▶ _REQUIREMENT_:
Your copy should match the listing below exactly, except that it holds no images.

==================================================

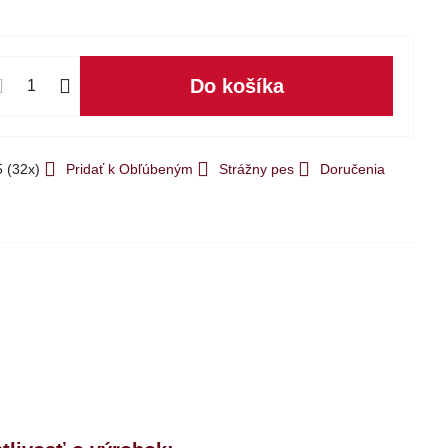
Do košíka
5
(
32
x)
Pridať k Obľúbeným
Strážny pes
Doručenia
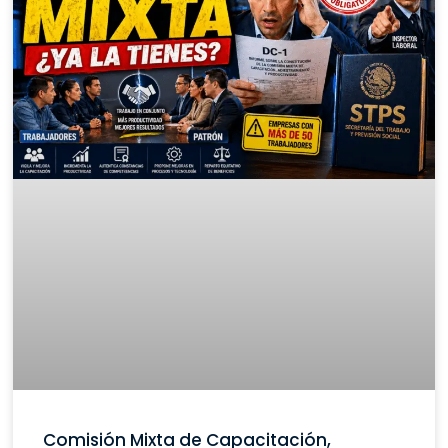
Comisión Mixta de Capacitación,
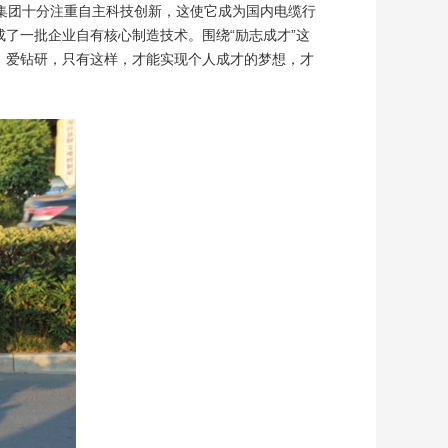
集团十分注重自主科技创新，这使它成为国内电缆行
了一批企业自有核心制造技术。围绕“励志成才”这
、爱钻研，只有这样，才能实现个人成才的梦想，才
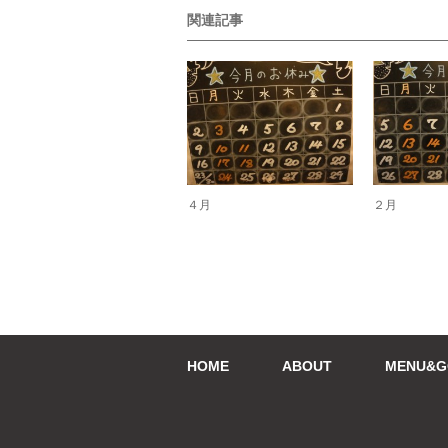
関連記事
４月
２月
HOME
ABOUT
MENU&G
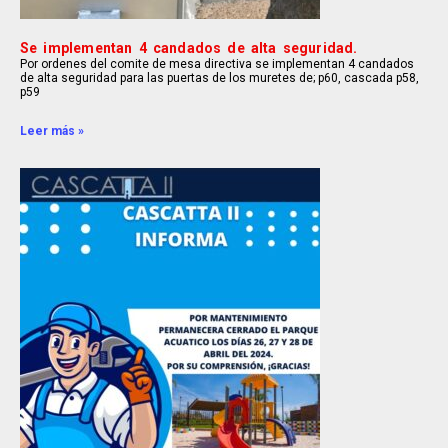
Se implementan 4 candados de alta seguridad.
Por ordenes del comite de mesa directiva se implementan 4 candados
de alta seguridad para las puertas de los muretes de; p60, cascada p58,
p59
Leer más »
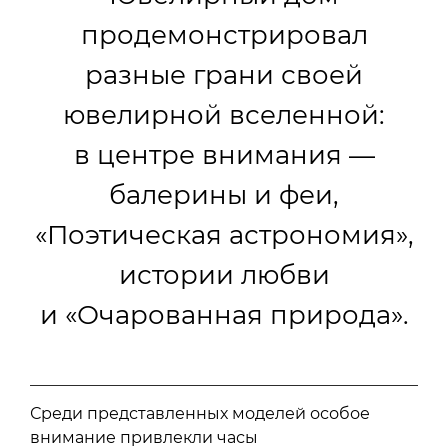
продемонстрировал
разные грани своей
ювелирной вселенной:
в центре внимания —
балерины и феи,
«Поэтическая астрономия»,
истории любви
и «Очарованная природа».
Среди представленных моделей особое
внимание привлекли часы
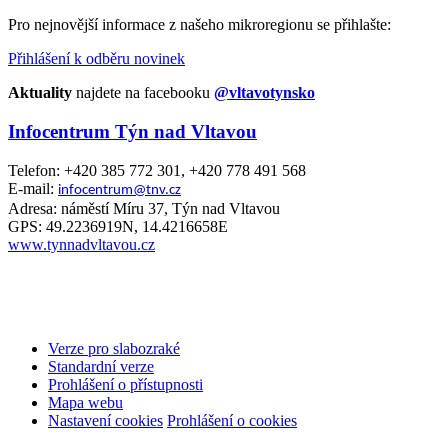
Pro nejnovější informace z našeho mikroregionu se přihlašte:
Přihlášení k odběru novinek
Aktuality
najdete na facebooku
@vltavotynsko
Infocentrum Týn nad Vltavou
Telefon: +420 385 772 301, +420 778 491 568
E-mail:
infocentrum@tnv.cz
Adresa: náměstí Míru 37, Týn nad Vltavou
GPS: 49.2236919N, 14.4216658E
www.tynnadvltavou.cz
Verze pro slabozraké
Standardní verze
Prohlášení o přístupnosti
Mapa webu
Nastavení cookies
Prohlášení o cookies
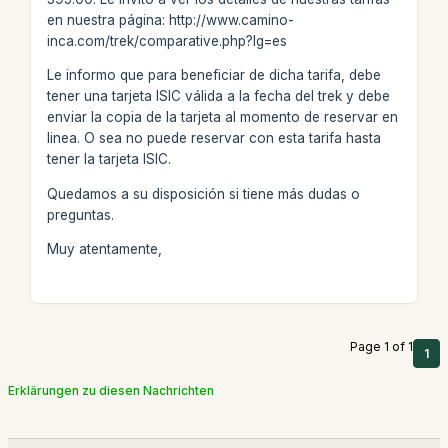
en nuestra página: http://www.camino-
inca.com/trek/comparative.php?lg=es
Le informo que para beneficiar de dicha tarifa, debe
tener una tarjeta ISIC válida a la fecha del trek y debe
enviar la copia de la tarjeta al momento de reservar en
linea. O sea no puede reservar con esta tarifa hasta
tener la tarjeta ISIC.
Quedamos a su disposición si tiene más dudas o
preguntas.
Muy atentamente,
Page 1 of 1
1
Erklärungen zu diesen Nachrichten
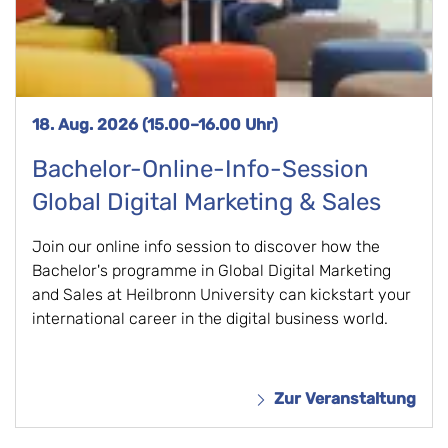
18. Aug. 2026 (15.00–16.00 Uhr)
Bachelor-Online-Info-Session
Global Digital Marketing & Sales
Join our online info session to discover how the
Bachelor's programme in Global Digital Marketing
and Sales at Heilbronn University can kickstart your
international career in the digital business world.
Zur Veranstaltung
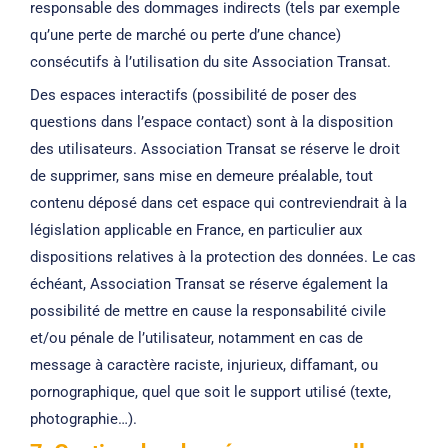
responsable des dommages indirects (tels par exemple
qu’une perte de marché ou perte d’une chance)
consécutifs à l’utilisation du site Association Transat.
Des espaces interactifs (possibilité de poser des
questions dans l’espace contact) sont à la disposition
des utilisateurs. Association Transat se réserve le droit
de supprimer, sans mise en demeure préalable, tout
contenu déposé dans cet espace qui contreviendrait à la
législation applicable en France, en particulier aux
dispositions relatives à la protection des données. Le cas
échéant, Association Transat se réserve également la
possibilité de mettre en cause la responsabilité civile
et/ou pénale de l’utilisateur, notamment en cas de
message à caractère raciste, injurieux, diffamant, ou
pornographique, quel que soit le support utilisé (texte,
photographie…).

==================================================

▶ _WRITTEN RESPONSE_:
Do košíka
5
(
32
x)
Pridať k Obľúbeným
Strážny pes
Doručenia
Comisión Mixta de Capacitación,
集团十分注重自主科技创新，这使它成为国内电缆行
了一批企业自有核心制造技术。围绕“励志成才”这
、爱钻研，只有这样，才能实现个人成才的梦想，才
関連記事
４月
２月
HOME
ABOUT
MENU&G
Se implementan 4 candados de alta seguridad.
Por ordenes del comite de mesa directiva se implementan 4 candados
de alta seguridad para las puertas de los muretes de; p60, cascada p58,
p59
Leer más »
продемонстрировал
разные грани своей
ювелирной вселенной:
в центре внимания —
балерины и феи,
«Поэтическая астрономия»,
истории любви
и «Очарованная природа».
Среди представленных моделей особое
внимание привлекли часы
Pro nejnovější informace z našeho mikroregionu se přihlašte:
Přihlášení k odběru novinek
Aktuality
najdete na facebooku
@vltavotynsko
Infocentrum Týn nad Vltavou
Telefon: +420 385 772 301, +420 778 491 568
E-mail:
infocentrum@tnv.cz
Adresa: náměstí Míru 37, Týn nad Vltavou
GPS: 49.2236919N, 14.4216658E
www.tynnadvltavou.cz
Verze pro slabozraké
Standardní verze
Prohlášení o přístupnosti
Mapa webu
Nastavení cookies
Prohlášení o cookies
en nuestra página: http://www.camino-
inca.com/trek/comparative.php?lg=es
Le informo que para beneficiar de dicha tarifa, debe
tener una tarjeta ISIC válida a la fecha del trek y debe
enviar la copia de la tarjeta al momento de reservar en
linea. O sea no puede reservar con esta tarifa hasta
tener la tarjeta ISIC.
Quedamos a su disposición si tiene más dudas o
preguntas.
Muy atentamente,
Page 1 of 1
1
Erklärungen zu diesen Nachrichten
18. Aug. 2026 (15.00–16.00 Uhr)
Bachelor-Online-Info-Session
Global Digital Marketing & Sales
Join our online info session to discover how the
Bachelor's programme in Global Digital Marketing
and Sales at Heilbronn University can kickstart your
international career in the digital business world.
Zur Veranstaltung
responsable des dommages indirects (tels par exemple
qu’une perte de marché ou perte d’une chance)
consécutifs à l’utilisation du site Association Transat.
Des espaces interactifs (possibilité de poser des
questions dans l’espace contact) sont à la disposition
des utilisateurs. Association Transat se réserve le droit
de supprimer, sans mise en demeure préalable, tout
contenu déposé dans cet espace qui contreviendrait à la
législation applicable en France, en particulier aux
dispositions relatives à la protection des données. Le cas
échéant, Association Transat se réserve également la
possibilité de mettre en cause la responsabilité civile
et/ou pénale de l’utilisateur, notamment en cas de
message à caractère raciste, injurieux, diffamant, ou
pornographique, quel que soit le support utilisé (texte,
photographie…).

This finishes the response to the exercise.